__TASK ITEM__:
What is needed is an exact copy of the records below, with the pictures left out.

[Dataset entries]
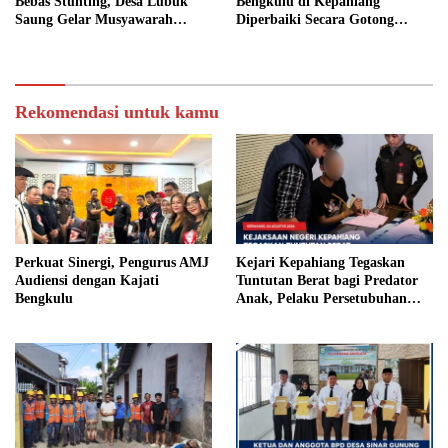
Bebas Stunting, Desa Lubuk
Bengkulu di Kepahiang
Saung Gelar Musyawarah
Diperbaiki Secara Gotong
Bersama
Royong
Rekomendasi untuk kamu
Perkuat Sinergi, Pengurus AMJ
Kejari Kepahiang Tegaskan
Audiensi dengan Kajati
Tuntutan Berat bagi Predator
Bengkulu
Anak, Pelaku Persetubuhan
Anak Tiri Dituntut 19 Tahun
Penjara, Vonis Hakim 18 Tahun
Penjara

__PROBLEM SOLUTION__:
Bebas Stunting, Desa Lubuk
Bengkulu di Kepahiang
Saung Gelar Musyawarah
Diperbaiki Secara Gotong
Bersama
Royong
Rekomendasi untuk kamu
Perkuat Sinergi, Pengurus AMJ
Kejari Kepahiang Tegaskan
Audiensi dengan Kajati
Tuntutan Berat bagi Predator
Bengkulu
Anak, Pelaku Persetubuhan
Anak Tiri Dituntut 19 Tahun
Penjara, Vonis Hakim 18 Tahun
Penjara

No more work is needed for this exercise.